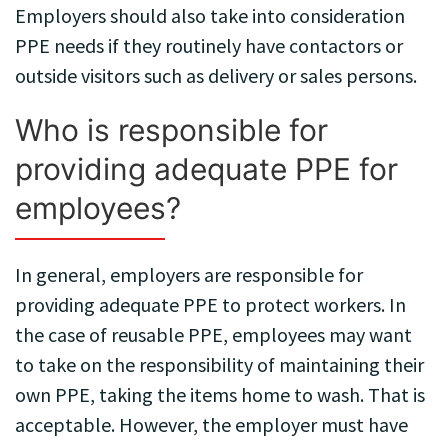
Employers should also take into consideration
PPE needs if they routinely have contactors or
outside visitors such as delivery or sales persons.
Who is responsible for
providing adequate PPE for
employees?
In general, employers are responsible for
providing adequate PPE to protect workers. In
the case of reusable PPE, employees may want
to take on the responsibility of maintaining their
own PPE, taking the items home to wash. That is
acceptable. However, the employer must have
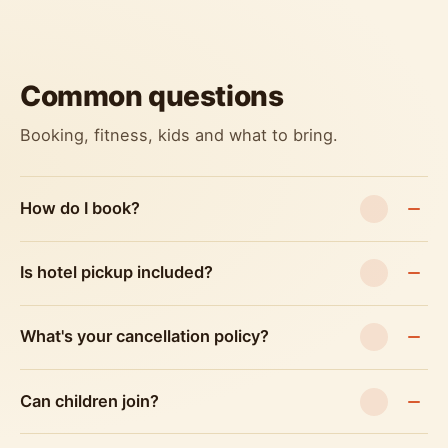
Common questions
Booking, fitness, kids and what to bring.
How do I book?
Is hotel pickup included?
What's your cancellation policy?
Can children join?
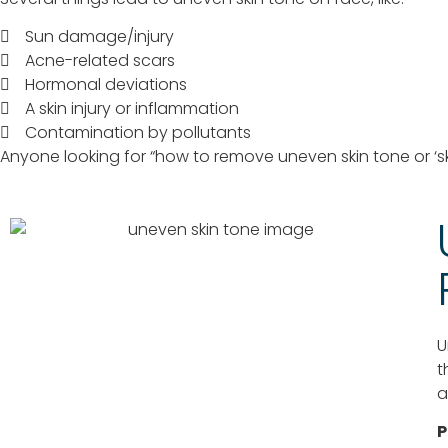
Sun damage/injury
Acne-related scars
Hormonal deviations
A skin injury or inflammation
Contamination by pollutants
Anyone looking for “how to remove uneven skin tone or ‘s
U
t
a
P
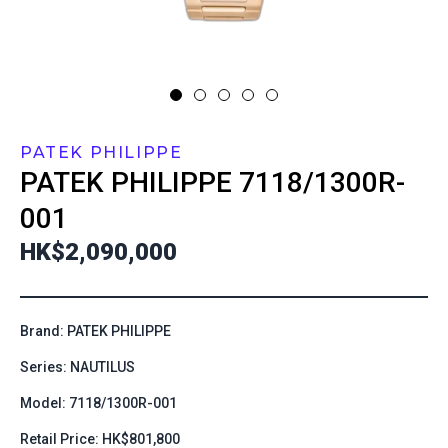
PATEK PHILIPPE
PATEK PHILIPPE
7118/1300R-
001
HK$2,090,000
Brand: PATEK PHILIPPE
Series: NAUTILUS
Model: 7118/1300R-001
Retail Price: HK$801,800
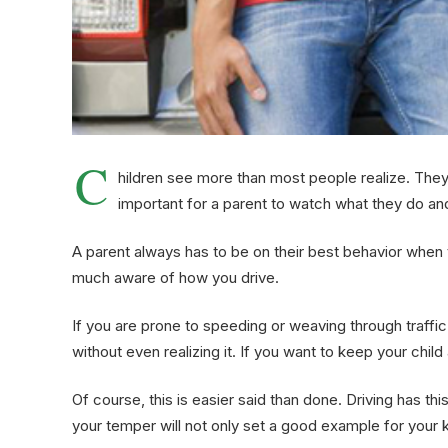
C
hildren see more than most people realize. They a
important for a parent to watch what they do and 
A parent always has to be on their best behavior when t
much aware of how you drive.
If you are prone to speeding or weaving through traffic
without even realizing it. If you want to keep your chi
Of course, this is easier said than done. Driving has t
your temper will not only set a good example for your k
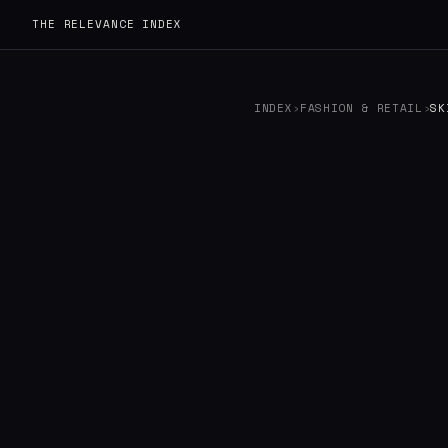
THE RELEVANCE INDEX
INDEX
›
FASHION & RETAIL
›
SK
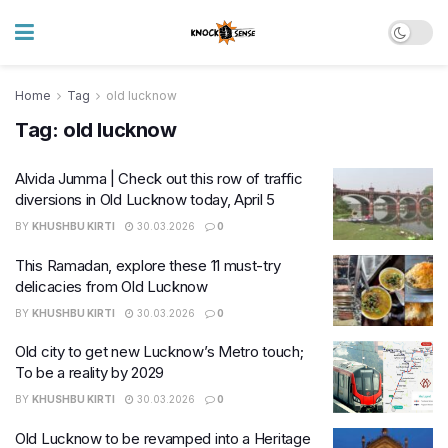
Home
Tag
old lucknow
Tag:
old lucknow
Alvida Jumma | Check out this row of traffic
diversions in Old Lucknow today, April 5
BY
KHUSHBU KIRTI
30.03.2026
0
This Ramadan, explore these 11 must-try
delicacies from Old Lucknow
BY
KHUSHBU KIRTI
30.03.2026
0
Old city to get new Lucknow’s Metro touch;
To be a reality by 2029
BY
KHUSHBU KIRTI
30.03.2026
0
Old Lucknow to be revamped into a Heritage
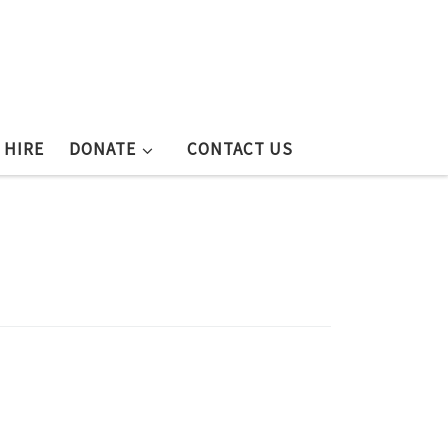
 HIRE
DONATE
CONTACT US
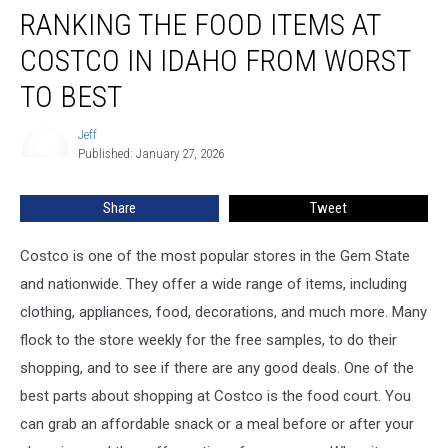
RANKING THE FOOD ITEMS AT
the
Food
COSTCO IN IDAHO FROM WORST
items
at
TO BEST
Costco
in
Jeff
Jeff
Idaho
Published: January 27, 2026
From
Worst
Share
Tweet
to
Best
Costco is one of the most popular stores in the Gem State
and nationwide. They offer a wide range of items, including
clothing, appliances, food, decorations, and much more. Many
flock to the store weekly for the free samples, to do their
shopping, and to see if there are any good deals. One of the
best parts about shopping at Costco is the food court. You
can grab an affordable snack or a meal before or after your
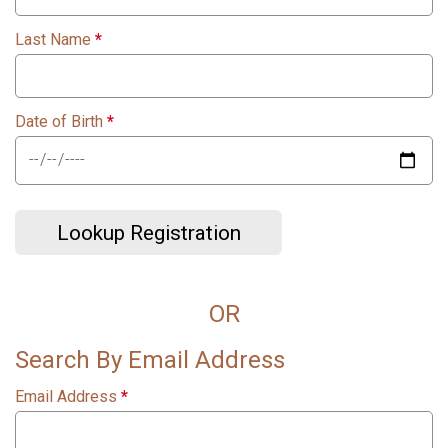
Last Name
*
Date of Birth
*
Lookup Registration
OR
Search By Email Address
Email Address
*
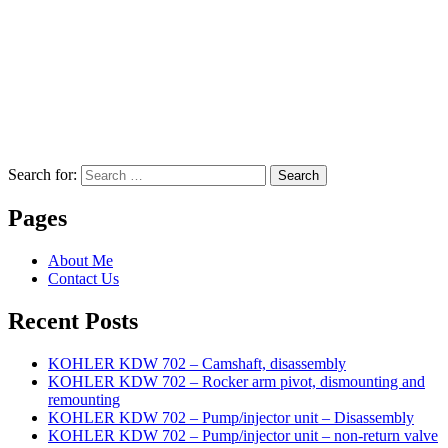
Search for:
Search
Pages
About Me
Contact Us
Recent Posts
KOHLER KDW 702 – Camshaft, disassembly
KOHLER KDW 702 – Rocker arm pivot, dismounting and
remounting
KOHLER KDW 702 – Pump/injector unit – Disassembly
KOHLER KDW 702 – Pump/injector unit – non-return valve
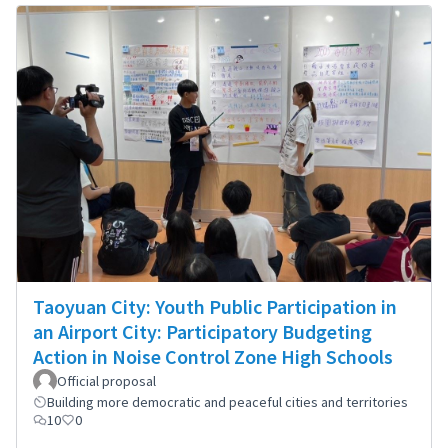
Taoyuan City: Youth Public Participation in
an Airport City: Participatory Budgeting
Action in Noise Control Zone High Schools
Official proposal
Building more democratic and peaceful cities and territories
10
0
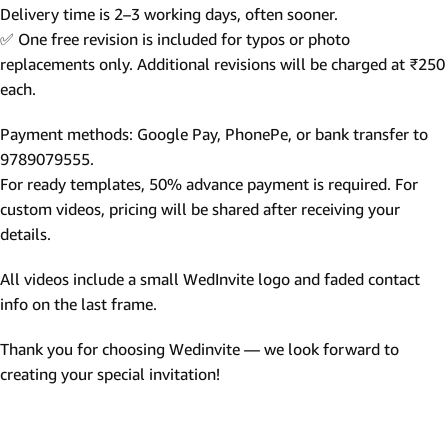
Delivery time is 2–3 working days, often sooner.
✅ One free revision is included for typos or photo
replacements only. Additional revisions will be charged at ₹250
each.
Payment methods: Google Pay, PhonePe, or bank transfer to
9789079555.
For ready templates, 50% advance payment is required. For
custom videos, pricing will be shared after receiving your
details.
All videos include a small WedInvite logo and faded contact
info on the last frame.
Thank you for choosing Wedinvite — we look forward to
creating your special invitation!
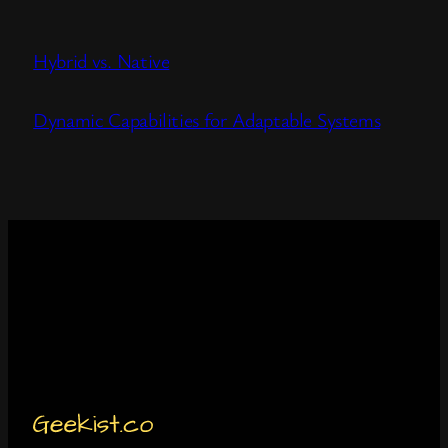
Hybrid vs. Native
Dynamic Capabilities for Adaptable Systems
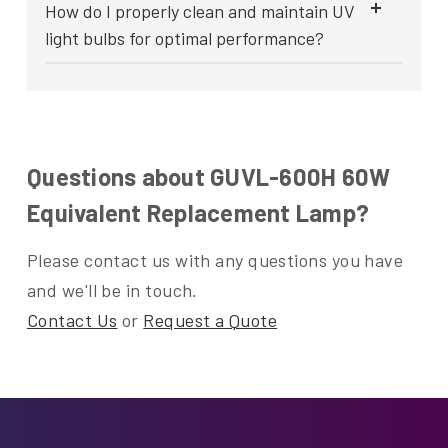
How do I properly clean and maintain UV
light bulbs for optimal performance?
Questions about GUVL-600H 60W
Equivalent Replacement Lamp?
Please contact us with any questions you have
and we'll be in touch.
Contact Us
or
Request a Quote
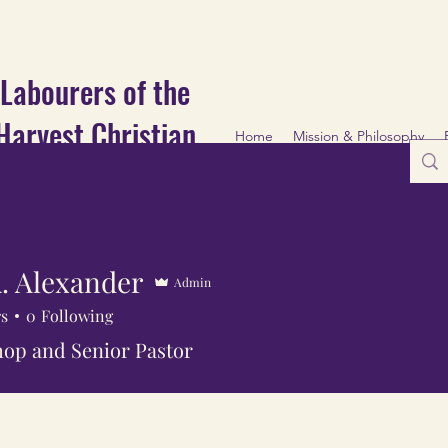
Labourers of the
Harvest Christian
Home
Mission & Philosophy
Fellowship
. Alexander
Admin
rs
0
Following
op and Senior Pastor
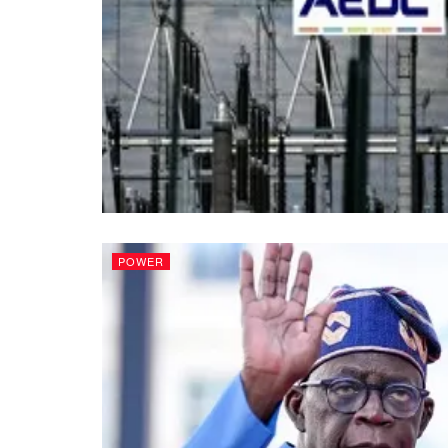
POWER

____

If a picture appears in the data, omit it; transcribe all the rest exactly.

# Answer for the task:
Employers should also take into consideration
PPE needs if they routinely have contactors or
outside visitors such as delivery or sales persons.
Who is responsible for
providing adequate PPE for
employees?
In general, employers are responsible for
providing adequate PPE to protect workers. In
the case of reusable PPE, employees may want
to take on the responsibility of maintaining their
own PPE, taking the items home to wash. That is
acceptable. However, the employer must have
Common questions
Booking, fitness, kids and what to bring.
How do I book?
Is hotel pickup included?
What's your cancellation policy?
Can children join?
Sun damage/injury
Acne-related scars
Hormonal deviations
A skin injury or inflammation
Contamination by pollutants
Anyone looking for “how to remove uneven skin tone or ‘s
U
t
a
P
PATEK PHILIPPE
PATEK PHILIPPE
7118/1300R-
001
HK$2,090,000
Brand: PATEK PHILIPPE
Series: NAUTILUS
Model: 7118/1300R-001
Retail Price: HK$801,800
C
hildren see more than most people realize. They a
important for a parent to watch what they do and 
A parent always has to be on their best behavior when t
much aware of how you drive.
If you are prone to speeding or weaving through traffic
without even realizing it. If you want to keep your chi
Of course, this is easier said than done. Driving has t
your temper will not only set a good example for your k
THE RELEVANCE INDEX
INDEX
›
FASHION & RETAIL
›
SK
Home
Tag
old lucknow
Tag:
old lucknow
Alvida Jumma | Check out this row of traffic
diversions in Old Lucknow today, April 5
BY
KHUSHBU KIRTI
30.03.2026
0
This Ramadan, explore these 11 must-try
delicacies from Old Lucknow
BY
KHUSHBU KIRTI
30.03.2026
0
Old city to get new Lucknow’s Metro touch;
To be a reality by 2029
BY
KHUSHBU KIRTI
30.03.2026
0
Old Lucknow to be revamped into a Heritage
 HIRE
DONATE
CONTACT US
RANKING THE FOOD ITEMS AT
the
Food
COSTCO IN IDAHO FROM WORST
items
at
TO BEST
Costco
in
Jeff
Jeff
Idaho
Published: January 27, 2026
From
Worst
Share
Tweet
to
Best
Costco is one of the most popular stores in the Gem State
and nationwide. They offer a wide range of items, including
clothing, appliances, food, decorations, and much more. Many
flock to the store weekly for the free samples, to do their
shopping, and to see if there are any good deals. One of the
best parts about shopping at Costco is the food court. You
can grab an affordable snack or a meal before or after your
Last Name
*
Date of Birth
*
Lookup Registration
OR
Search By Email Address
Email Address
*
Search for:
Search
Pages
About Me
Contact Us
Recent Posts
KOHLER KDW 702 – Camshaft, disassembly
KOHLER KDW 702 – Rocker arm pivot, dismounting and
remounting
KOHLER KDW 702 – Pump/injector unit – Disassembly
KOHLER KDW 702 – Pump/injector unit – non-return valve
Taoyuan City: Youth Public Participation in
an Airport City: Participatory Budgeting
Action in Noise Control Zone High Schools
Official proposal
Building more democratic and peaceful cities and territories
10
0
Delivery time is 2–3 working days, often sooner.
✅ One free revision is included for typos or photo
replacements only. Additional revisions will be charged at ₹250
each.
Payment methods: Google Pay, PhonePe, or bank transfer to
9789079555.
For ready templates, 50% advance payment is required. For
custom videos, pricing will be shared after receiving your
details.
All videos include a small WedInvite logo and faded contact
info on the last frame.
Thank you for choosing Wedinvite — we look forward to
creating your special invitation!
Hybrid vs. Native
Dynamic Capabilities for Adaptable Systems
How do I properly clean and maintain UV
light bulbs for optimal performance?
Questions about GUVL-600H 60W
Equivalent Replacement Lamp?
Please contact us with any questions you have
and we'll be in touch.
Contact Us
or
Request a Quote
Labourers of the
Harvest Christian
Home
Mission & Philosophy
Fellowship
. Alexander
Admin
rs
0
Following
op and Senior Pastor
POWER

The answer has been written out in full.